Tentando otimizar o conforto térmico dos espaços, os três pátios foram concebidos, cada um, coberto por uma grande torre. Sobre os blocos que compunham todas as alas, as coberturas foram pensadas para serem ventiladas de modo que o ar pudesse percorrê-las e, dada a diferença de pressão resultante da altura das torres, pudesse ser sugado e lançado para além de todo o conjunto. Esse sistema de ventilação das coberturas poderia ser interrompido a partir dos pátios, de modo que, nos dias mais frios, os telhados não perdessem tanto calor e os ambientes fossem aquecidos e não resfriados. As salas de aula mais especificamente, além de contarem com esse sistema de cobertura ventilada, dispunham também de um sistema de ventilação cruzada, que era combinado com os beirais ajardinados medindo três metros de profundidade, os quais circundavam todo o conjunto edificado. Assim, o ar que entrasse nas salas de aula através do sistema de ventilação cruzada, passaria necessariamente pelo jardim, podendo assim, atenuar as baixas umidades de alguns períodos do ano. Além disso, os beirais foram projetados de modo que, nos períodos de insolação mais intensa, os raios solares somente entrassem nas salas fora dos horários de aula. Isso tudo, não só tornou desnecessário, bem como superou o uso dos brises.

Parte do paisagismo da escola foi pensado de forma didática, contendo espécies que pudessem servir de exemplo para aulas relacionadas à botânica, biologia ou geografia, por exemplo. Outra parte dele, aquela que circunda a escola, e que é composta por árvores de médio a grande porte, foi pensada para ter floradas em todas as épocas do ano, e concebida de modo a equilibrar tanto pela cor das folhas, quanto das floradas em si, o peso excessivo do amarelo determinado pela cobertura. Além disso, parte dele foi concebido também em conjunto com o sistema de captação e armazenamento de águas de chuva, que serviriam para sua manutenção.

Toda a escola foi planejada de modo acessível, tanto para portadores de necessidades especiais de locomoção, quanto visuais. As faixas táteis estendiam-se do interior da escola até o passeio que a circundava e vice-versa. Todo o conceito de escola, a partir de sua infraestrutura, foi extravasado visando-se atender a comunidade local.
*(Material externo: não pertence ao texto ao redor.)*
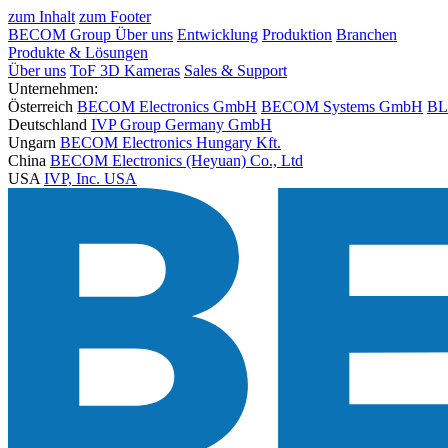
zum Inhalt
zum Footer
BECOM Group
Über uns
Entwicklung
Produktion
Branchen
Produkte & Lösungen
Über uns
ToF 3D Kameras
Sales & Support
Unternehmen:
Österreich
BECOM Electronics GmbH
BECOM Systems GmbH
BL
Deutschland
IVP Group Germany GmbH
Ungarn
BECOM Electronics Hungary Kft.
China
BECOM Electronics (Heyuan) Co., Ltd
USA
IVP, Inc. USA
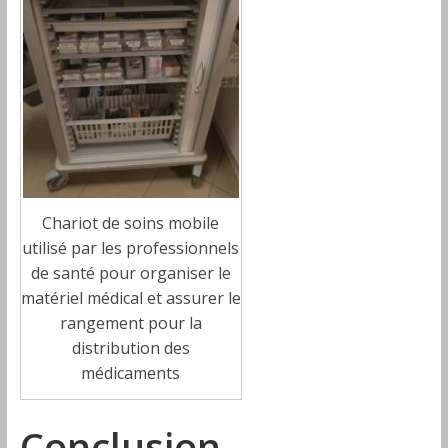
Chariot de soins mobile
utilisé par les professionnels
de santé pour organiser le
matériel médical et assurer le
rangement pour la
distribution des
médicaments
Conclusion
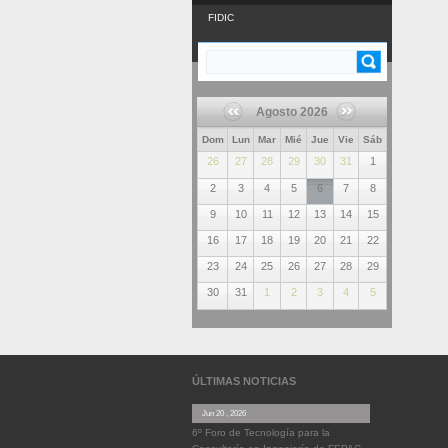
FIDIC
Buscar
FORMULARIO DE
BÚSQUEDA
Agosto 2026
Dom
Lun
Mar
Mié
Jue
Vie
Sáb
26
27
28
29
30
31
1
2
3
4
5
6
7
8
9
10
11
12
13
14
15
16
17
18
19
20
21
22
23
24
25
26
27
28
29
30
31
1
2
3
4
5
ÚLTIMAS NOTICIAS
Jun 20 , 2026
6º Foro de Tecnología para la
Para isso foram pensados acessos independentes que possibilitariam o uso da sala de leitura como biblioteca, da sala de informática tanto para acesso à internet quanto para aulas destinadas às pessoas da comunidade local, do auditório, dos três pátios e do refeitório, da quadra poliesportiva, e também, em especial da edificação acima referida como uma edificação para usos diversos. Esta, inspirada no formato da antiga casa de câmara e cadeia da cidade, um dos edifícios de maior valor artístico e cultural situados em seu território, criação de Victor Dubugras, foi criada para ser um símbolo da intenção de interpolação entre o ambiente escolar e a comunidade na qual ele se insere, podendo nela serem realizadas atividades tais como reuniões comunitárias, oficinas de artes, ginástica ou campanhas de vacinação.

Seguiu-se a esse projeto, o projeto para uma A.D.I. no bairro Planalto do Sol II, também junto aos demais arrolado.